# TASK ITEM
Copy out each line from the material where the word "vape" is found.

# TASK MATERIAL
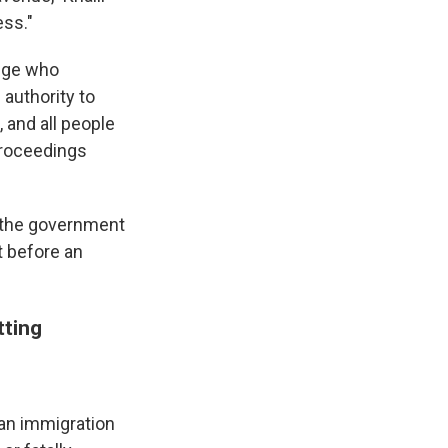
ess."
udge who
 authority to
, and all people
proceedings
ow the government
t before an
tting
, an immigration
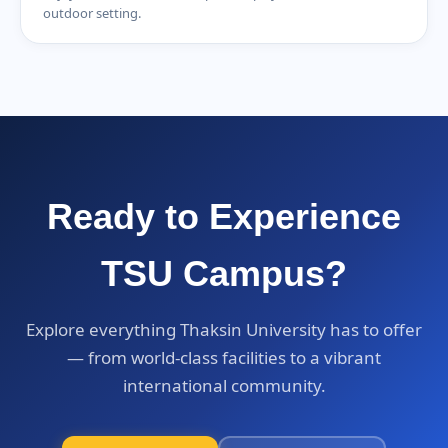
outdoor setting.
Ready to Experience
TSU Campus?
Explore everything Thaksin University has to offer
— from world-class facilities to a vibrant
international community.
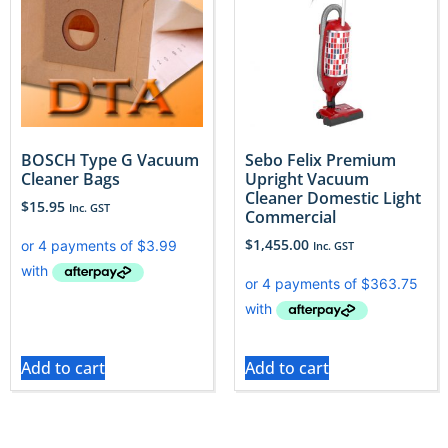
BOSCH Type G Vacuum
Sebo Felix Premium
Cleaner Bags
Upright Vacuum
Cleaner Domestic Light
$
15.95
Inc. GST
Commercial
$
1,455.00
Inc. GST
Add to cart
Add to cart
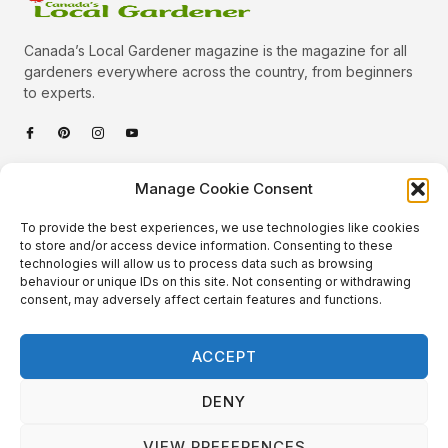
Canada’s Local Gardener magazine is the magazine for all
gardeners everywhere across the country, from beginners
to experts.
Categories
Manage Cookie Consent
Quick Links
To provide the best experiences, we use technologies like cookies
Plants
to store and/or access device information. Consenting to these
technologies will allow us to process data such as browsing
Podcast
Animals
behaviour or unique IDs on this site. Not consenting or withdrawing
consent, may adversely affect certain features and functions.
About Us
Beautiful Gardens
Contact
Gardening Info
ACCEPT
10 Neat Things
DENY
VIEW PREFERENCES
Local Gardener – Copyright © 2026 – All Rights Reserved. |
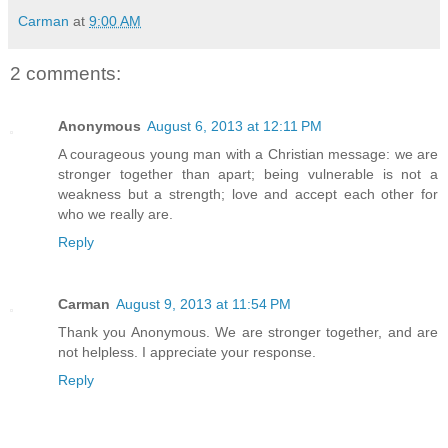
Carman
at
9:00 AM
2 comments:
Anonymous
August 6, 2013 at 12:11 PM
A courageous young man with a Christian message: we are
stronger together than apart; being vulnerable is not a
weakness but a strength; love and accept each other for
who we really are.
Reply
Carman
August 9, 2013 at 11:54 PM
Thank you Anonymous. We are stronger together, and are
not helpless. I appreciate your response.
Reply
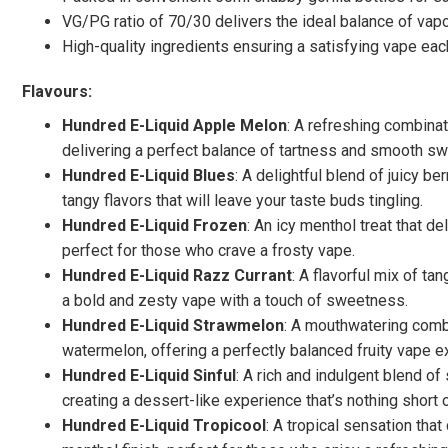
VG/PG ratio of 70/30 delivers the ideal balance of vapo
High-quality ingredients ensuring a satisfying vape eac
Flavours:
Hundred E-Liquid Apple Melon
: A refreshing combina
delivering a perfect balance of tartness and smooth sw
Hundred E-Liquid Blues
: A delightful blend of juicy b
tangy flavors that will leave your taste buds tingling.
Hundred E-Liquid Frozen
: An icy menthol treat that de
perfect for those who crave a frosty vape.
Hundred E-Liquid Razz Currant
: A flavorful mix of ta
a bold and zesty vape with a touch of sweetness.
Hundred E-Liquid Strawmelon
: A mouthwatering combi
watermelon, offering a perfectly balanced fruity vape e
Hundred E-Liquid Sinful
: A rich and indulgent blend o
creating a dessert-like experience that’s nothing short o
Hundred E-Liquid Tropicool
: A tropical sensation that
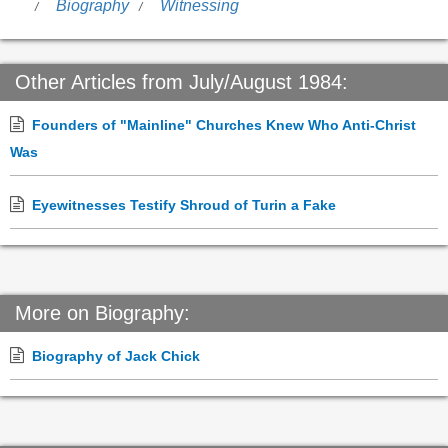
Biography
Witnessing
Other Articles from July/August 1984:
Founders of "Mainline" Churches Knew Who Anti-Christ
Was
Eyewitnesses Testify Shroud of Turin a Fake
More on Biography:
Biography of Jack Chick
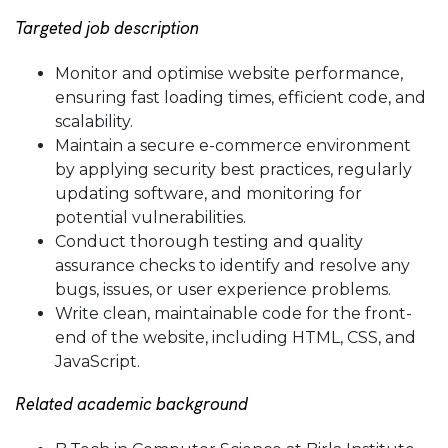
Targeted job description
Monitor and optimise website performance,
ensuring fast loading times, efficient code, and
scalability.
Maintain a secure e-commerce environment
by applying security best practices, regularly
updating software, and monitoring for
potential vulnerabilities.
Conduct thorough testing and quality
assurance checks to identify and resolve any
bugs, issues, or user experience problems.
Write clean, maintainable code for the front-
end of the website, including HTML, CSS, and
JavaScript.
Related academic background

# RESULT FOR THIS TASK
High-quality ingredients ensuring a satisfying vape eac
perfect for those who crave a frosty vape.
a bold and zesty vape with a touch of sweetness.
watermelon, offering a perfectly balanced fruity vape e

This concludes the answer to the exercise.